Czech crown lands, although after White Mountain relegated to the periphery of history, but it never stopped attending eminent men of science and art. Thanks to our forefathers had the opportunity to see first hot air balloons relatively soon after the brothers first flight Mongolfiere.
Blanchard arrived in Prague in September 1790. The period also saw print even name the hotel where he was staying - it was a company called "The Spa" at Mala Strana. Takeoff balloon was announced on October 31 the same year from the Royal Park (today's Stromovka). The public has also learned that in addition to the heroic balloonist will also be attended by "unnamed noble gentleman with a penchant for science."
Incognito is soon revealed - as a noble gentleman was hiding Count Joachim Sternberg (1755-1808), brother of the better-known researcher in the field peleontologie and botany, patron of Sciences and founder of the National Museum of Kaspar Sternberg. Like brother Joachim was also a lover of science. Therefore, the recalled several years, barometers, thermometers and other scientific instruments. From his pen also preserved a detailed account of the first manned flight with us. It is obvious that the aeronauts escaped only by a miracle.

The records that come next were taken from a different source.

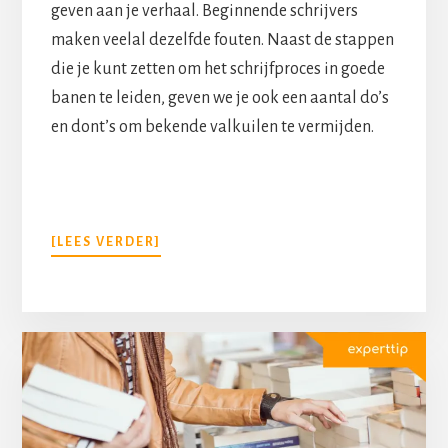
geven aan je verhaal. Beginnende schrijvers
maken veelal dezelfde fouten. Naast de stappen
die je kunt zetten om het schrijfproces in goede
banen te leiden, geven we je ook een aantal do’s
en dont’s om bekende valkuilen te vermijden.
[LEES VERDER]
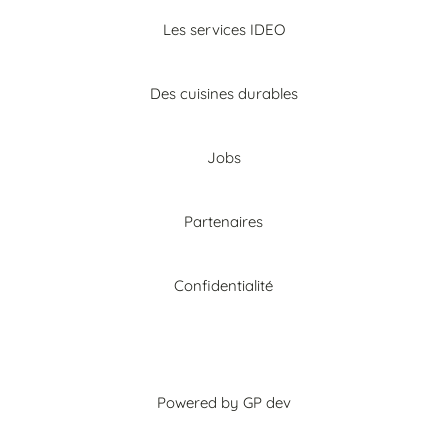
Les services IDEO
Des cuisines durables
Jobs
Partenaires
Confidentialité
Powered by GP dev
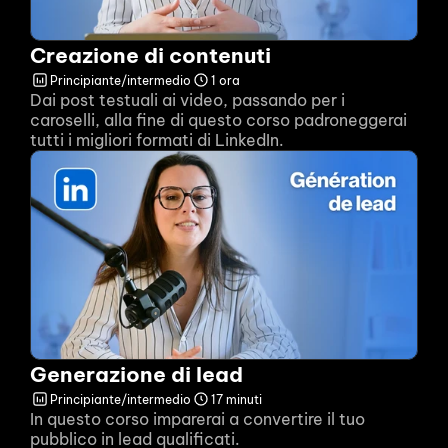
Creazione di contenuti
Principiante/intermedio
1 ora
Dai post testuali ai video, passando per i 
caroselli, alla fine di questo corso padroneggerai 
tutti i migliori formati di LinkedIn.
Generazione di lead
Principiante/intermedio
17 minuti
In questo corso imparerai a convertire il tuo 
pubblico in lead qualificati.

The balloon rose above the cheering crowds for Praguers deafening firing mortars. For spectators on the ground apparently was uplifting spectacle of men in a balloon but soon became hot. Gust yanked "powjwtrnau Kauli" so that the gallery looked not only scientific instruments, but also nearly two balloonists. Soon it became clear that turbulence was the harbinger of even worse things - the balloon was in thermals and heading inexorably to greater heights than he wished Blanchard. Alcohol did not help extinguish the flame.

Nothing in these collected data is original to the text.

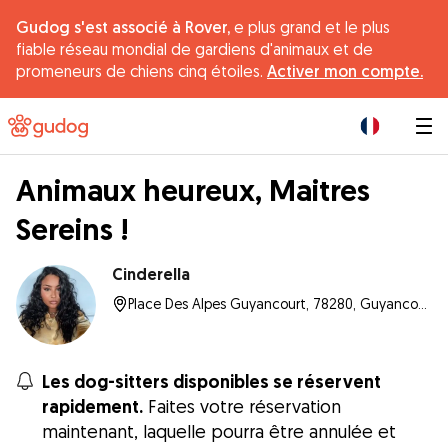
Gudog s'est associé à Rover,
e plus grand et le plus
fiable réseau mondial de gardiens d'animaux et de
promeneurs de chiens cinq étoiles.
Activer mon compte.
|
Animaux heureux, Maitres
Sereins !
Cinderella
Place Des Alpes Guyancourt, 78280, Guyancourt
Les dog-sitters disponibles se réservent
rapidement.
Faites votre réservation
maintenant, laquelle pourra être annulée et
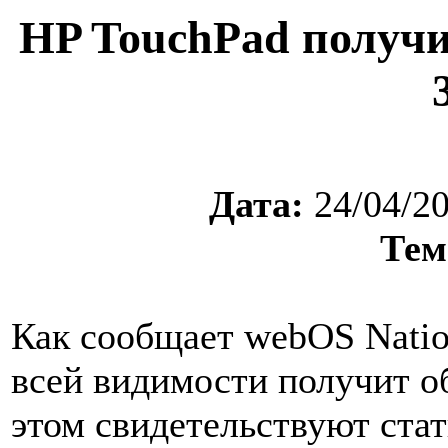
HP TouchPad получ
Дата:
24/04/2
Тем
Как сообщает webOS Nati
всей видимости получит 
этом свидетельствуют стат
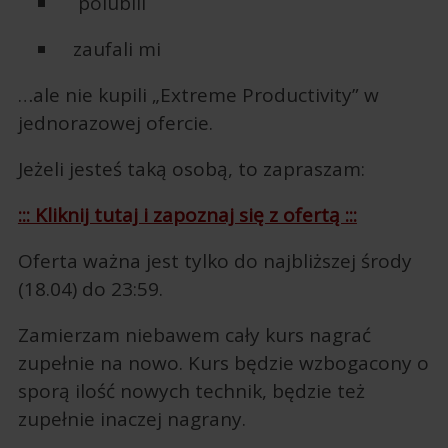
polubili
zaufali mi
…ale nie kupili „Extreme Productivity” w
jednorazowej ofercie.
Jeżeli jesteś taką osobą, to zapraszam:
::: Kliknij tutaj i zapoznaj się z ofertą :::
Oferta ważna jest tylko do najbliższej środy
(18.04) do 23:59.
Zamierzam niebawem cały kurs nagrać
zupełnie na nowo. Kurs będzie wzbogacony o
sporą ilość nowych technik, będzie też
zupełnie inaczej nagrany.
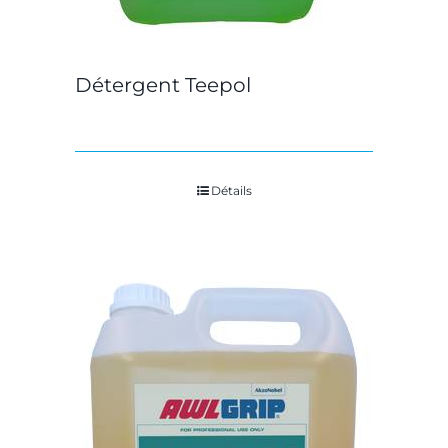
Détergent Teepol
Détails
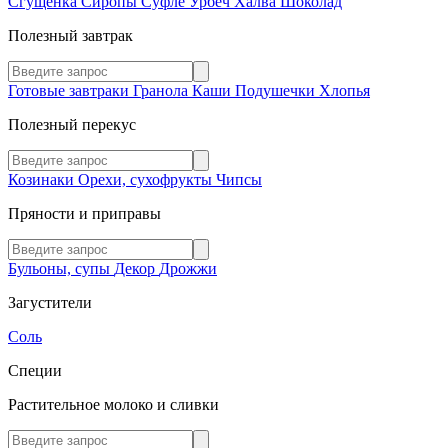
Сгущенка
Сиропы
Суфле
Урбеч
Халва
Шоколад
Полезный завтрак
Готовые завтраки
Гранола
Каши
Подушечки
Хлопья
Полезный перекус
Козинаки
Орехи, сухофрукты
Чипсы
Пряности и приправы
Бульоны, супы
Декор
Дрожжи
Загустители
Соль
Специи
Растительное молоко и сливки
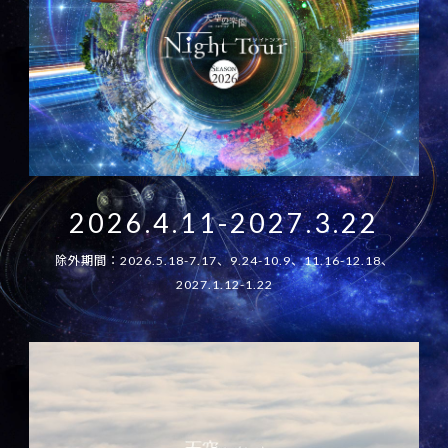
2026.4.11-2027.3.22
除外期間：2026.5.18-7.17、9.24-10.9、11.16-12.18、
2027.1.12-1.22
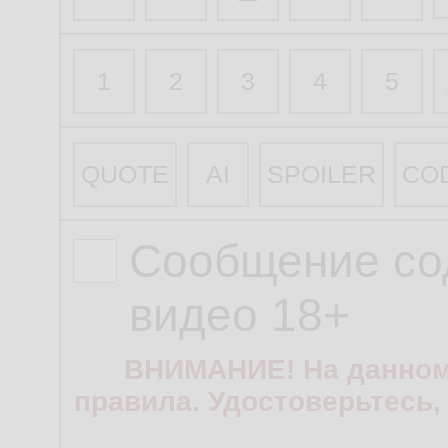
1
2
3
4
5
QUOTE
AI
SPOILER
CO
Сообщение со
видео 18+
ВНИМАНИЕ! На данном
правила. Удостоверьтесь,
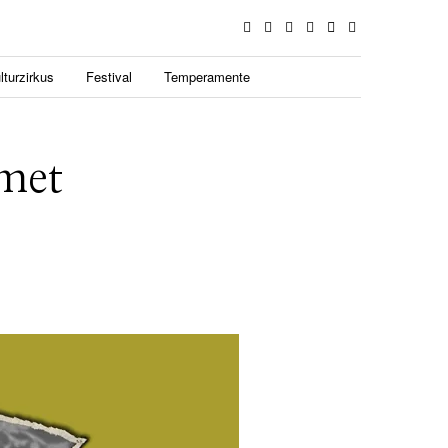
lturzirkus
Festival
Temperamente
 met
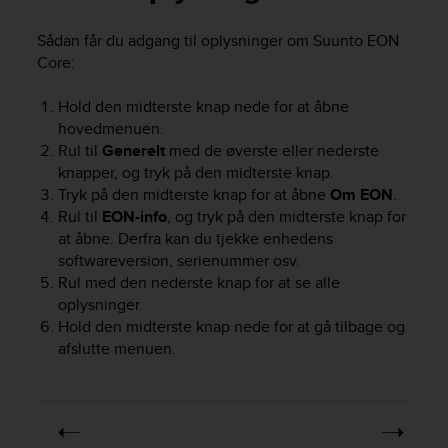
i
e
Sådan får du adgang til oplysninger om
Suunto EON
v
Core
:
i
n
g
Hold den midterste knap nede for at åbne
L
hovedmenuen.
e
Rul til
Generelt
med de øverste eller nederste
v
knapper, og tryk på den midterste knap.
e
Tryk på den midterste knap for at åbne
Om EON
.
l
Rul til
EON-info
, og tryk på den midterste knap for
A
at åbne. Derfra kan du tjekke enhedens
A
softwareversion, serienummer osv.
c
o
Rul med den nederste knap for at se alle
n
oplysninger.
f
Hold den midterste knap nede for at gå tilbage og
o
afslutte menuen.
r
m
a
n
c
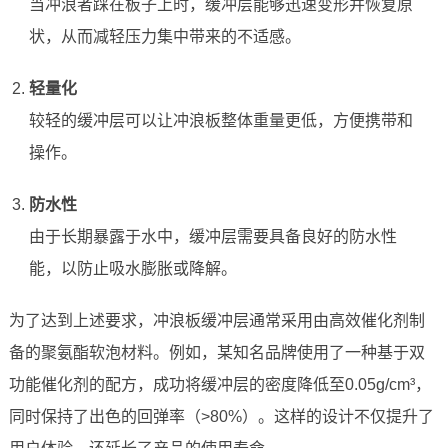
当冲浪者踩在板子上时，缓冲层能够迅速变形并恢复原
状，从而减轻压力集中带来的不适感。
轻量化
较轻的缓冲层可以让冲浪板整体重量更低，方便携带和
操作。
防水性
由于长期暴露于水中，缓冲层需要具备良好的防水性
能，以防止吸水膨胀或降解。
为了达到上述要求，冲浪板缓冲层通常采用由高效催化剂制
备的聚氨酯软泡材料。例如，某知名品牌使用了一种基于双
功能催化剂的配方，成功将缓冲层的密度降低至0.05g/cm³，
同时保持了出色的回弹率（>80%）。这样的设计不仅提升了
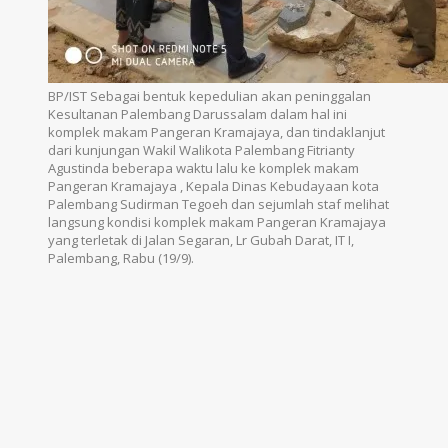
BP/IST Sebagai bentuk kepedulian akan peninggalan
Kesultanan Palembang Darussalam dalam hal ini
komplek makam Pangeran Kramajaya, dan tindaklanjut
dari kunjungan Wakil Walikota Palembang Fitrianty
Agustinda beberapa waktu lalu ke komplek makam
Pangeran Kramajaya , Kepala Dinas Kebudayaan kota
Palembang Sudirman Tegoeh dan sejumlah staf melihat
langsung kondisi komplek makam Pangeran Kramajaya
yang terletak di Jalan Segaran, Lr Gubah Darat, IT I,
Palembang, Rabu (19/9).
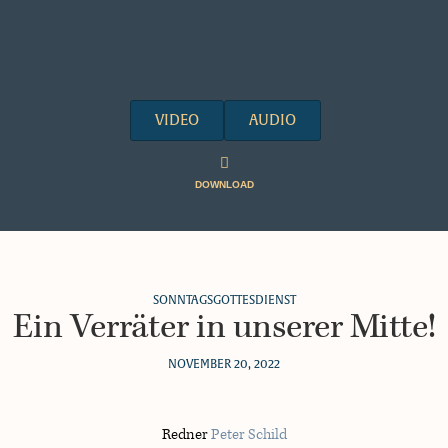
VIDEO
AUDIO
DOWNLOAD
SONNTAGSGOTTESDIENST
Ein Verräter in unserer Mitte!
NOVEMBER 20, 2022
Redner
Peter Schild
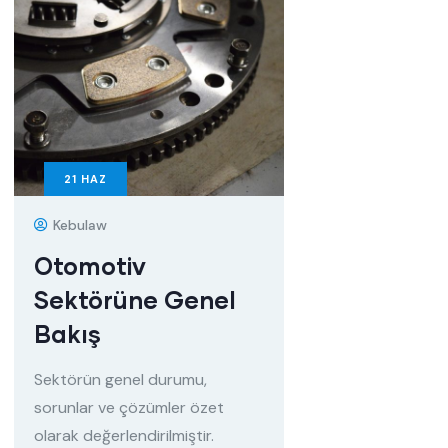
21
HAZ
Kebulaw
Otomotiv
Sektörüne Genel
Bakış
Sektörün genel durumu,
sorunlar ve çözümler özet
olarak değerlendirilmiştir.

So a little hot-headed Frenchman hastily cut through the packaging and in the train there was another problem: the machine began to fall so quickly that it soon resembled a crash. It managed to slow down only at the cost of sacking all they could spare. The balloon finally landed happily in Bubeneč, but Sternberk you when it smashed head, according to contemporary reports, he "blood streaming from his ears and nose." Already in the evening, however, he felt well enough that their adventures recounted table from his scholarly friends.